I am astonished by Singapore’s continued resort to the death penalty for drug-related offences and as mandatory punishment, which are practices not only prohibited under international law and standards, but abandoned by the majority of the world’s countries. Against Singapore’s international commitments undertaken as a state party to the Convention on the Rights of Persons with Disabilities, a man with intellectual and mental disabilities has been executed. Several concerns on the fairness of the proceedings have further tainted the use of the death penalty against those convicted of drug trafficking.
International law and standards set out restrictions on the use of the death penalty to protect against the arbitrary deprivation of life.

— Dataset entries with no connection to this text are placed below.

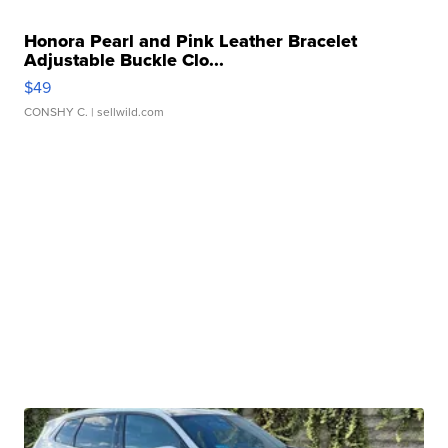
Honora Pearl and Pink Leather Bracelet
Adjustable Buckle Clo...
$49
CONSHY C.
| sellwild.com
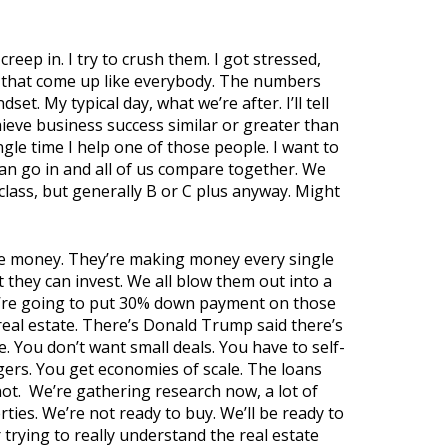
creep in. I try to crush them. I got stressed,
ls that come up like everybody. The numbers
t. My typical day, what we’re after. I’ll tell
hieve business success similar or greater than
gle time I help one of those people. I want to
n go in and all of us compare together. We
 class, but generally B or C plus anyway. Might
 the money. They’re making money every single
they can invest. We all blow them out into a
ou’re going to put 30% down payment on those
 real estate. There’s Donald Trump said there’s
e. You don’t want small deals. You have to self-
gers. You get economies of scale. The loans
ot.
We’re gathering research now, a lot of
ties. We’re not ready to buy. We’ll be ready to
 trying to really understand the real estate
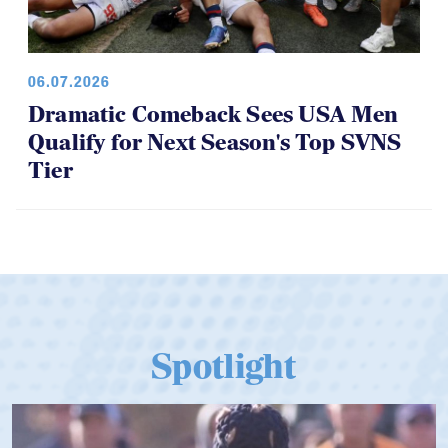
06.07.2026
Dramatic Comeback Sees USA Men
Qualify for Next Season's Top SVNS
Tier
Spotlight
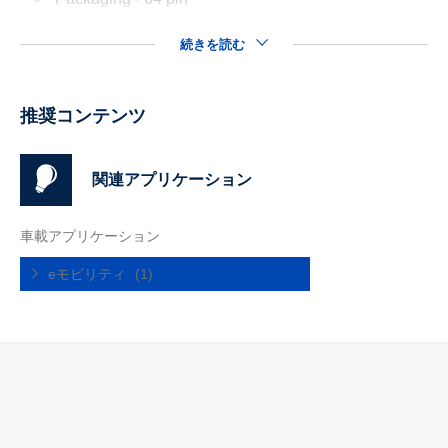
続きを読む
推奨コンテンツ
関連アプリケーション
車載アプリケーション
eモビリティ
(1)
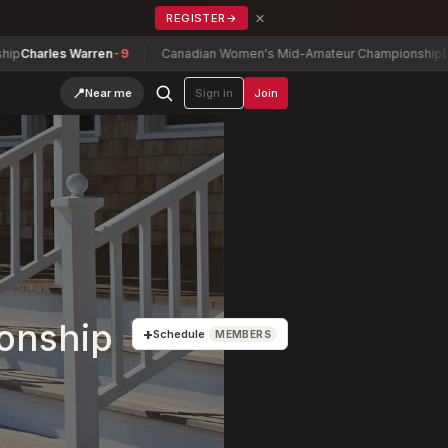
×
REGISTER
→
 Warren
-9
Canadian Women's Mid-Amateur Championship
Lauren Green
📍
Near me
Sign in
Join
onship
+
Schedule
MEMBERS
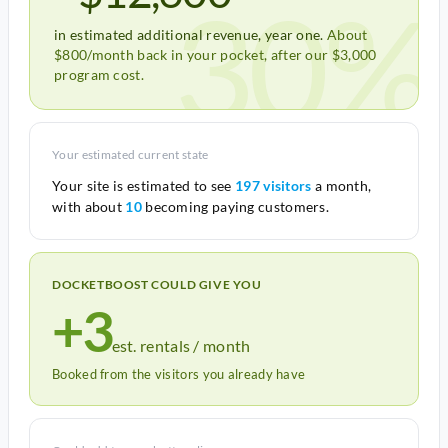
30%
in estimated additional revenue, year one.
About
$800/month back in your pocket, after our $3,000
program cost.
Your estimated current state
Your site is estimated to see
197 visitors
a month,
with about
10
becoming paying customers.
DOCKETBOOST COULD GIVE YOU
+3
est. rentals / month
Booked from the visitors you already have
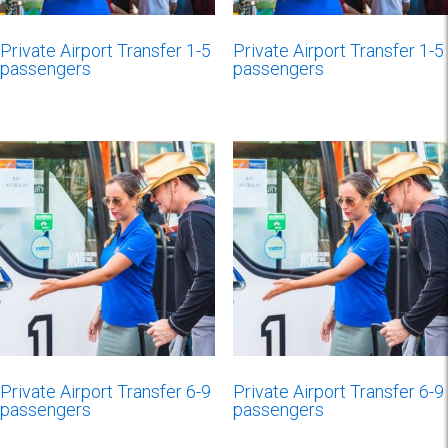
Private Airport Transfer 1-5
Private Airport Transfer 1-5
passengers
passengers
Private Airport Transfer 6-9
Private Airport Transfer 6-9
passengers
passengers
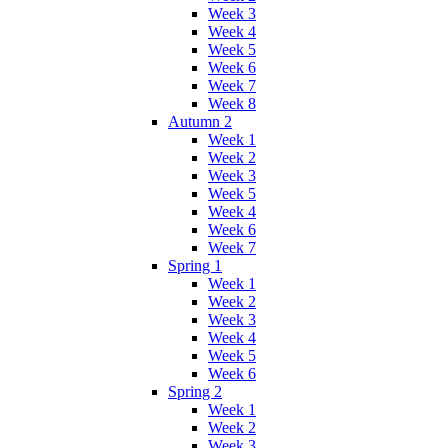
Week 3
Week 4
Week 5
Week 6
Week 7
Week 8
Autumn 2
Week 1
Week 2
Week 3
Week 5
Week 4
Week 6
Week 7
Spring 1
Week 1
Week 2
Week 3
Week 4
Week 5
Week 6
Spring 2
Week 1
Week 2
Week 3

I urge the Singapore government to take urgent steps to reform the death penalty laws, instead of pursuing further executions. Singapore is one of four countries known to have carried out executions for drug-related offences in recent years. Due to the country’s drug control law, judges are very limited in their ability to take into consideration possible mitigating circumstances at sentencing, including drug dependence or other circumstances relevant to the case. Unfortunately, Singapore’s highly punitive drug policies have failed not only to tackle the use and availability of drugs in the country, but also to offer effective protection from drug-related harm such as addressing root causes of drug use and adopting a health-based approach to drugs.
I urge you to immediately halt all executions, commute the sentences for those currently on death row, and establish an official moratorium on all executions as first step towards full abolition of the death penalty.